Ma lo scopo di persone come Marco Cedolin è quello di “montare” i giovani contro lo Stato e contro le Istituzioni, di insinuare il dubbio che il terrorismo non esiste e se esiste è terrorismo di Stato. Quei giovani, che frequentano i centri sociali e studiano nei licei e nelle università, ce li ritroviamo di fronte nelle manifestazioni e nelle proteste.

Non è un caso che le scritte contro la Polizia e contro Filippo Raciti, apparse dopo la tragedia di Catania, tracciassero parallelismi con i fatti di Genova e con la morte di Carlo Giuliani.
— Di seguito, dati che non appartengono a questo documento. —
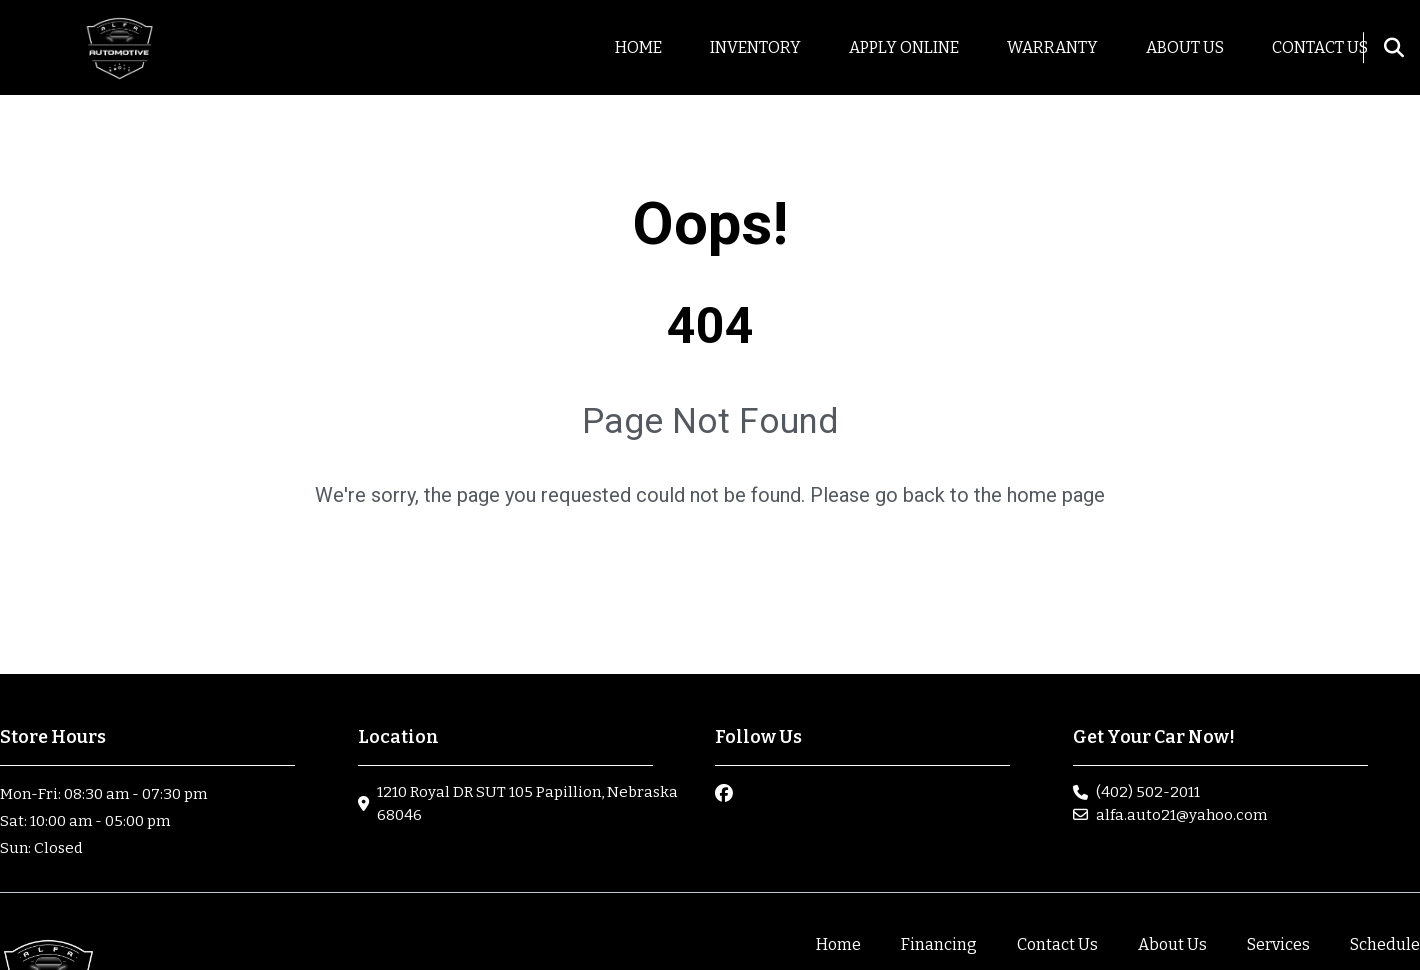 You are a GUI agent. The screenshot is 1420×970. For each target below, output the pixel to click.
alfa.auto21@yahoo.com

Abbiamo decine di ex (?) terroristi liberi in Italia; decine al sicuro in Francia; centri sociali e ambienti sindacali in cui si cova l’odio e la violenza contro le Istituzioni; scritte sui muri; volantini, striscioni; giornalisti e parlamentari che istigano studenti, disadattati e lavoratori; ex (?) terroristi scrivono sui giornali e siedono in Parlamento; aule parlamentari e vie cittadine sono intitolate a chi ha cercato di uccidere e colpire gli appartenenti alle forze dell’ordine.

Che garanzie abbiamo che questa gente non approfitti anche dei disordini agli stadi per portare i propri attacchi contro la Polizia e contro le altre forze dell’ordine? 

Il rischio per le nostre vite e per lo Stato democratico non è rappresentato solo dal facinoroso allo stadio o dal terrorista con la mitraglietta: il vero rischio è questa diffusione di idee eversive ed estremiste che si allarga a macchia d’olio in tutti gli strati della società,  e che punta a un’inversione dei ruoli, dove le Istituzioni sono il nemico e chi le combatte è amico del popolo.

Quanti morti ci vorranno prima che il Paese prenda coscienza di questo rischio?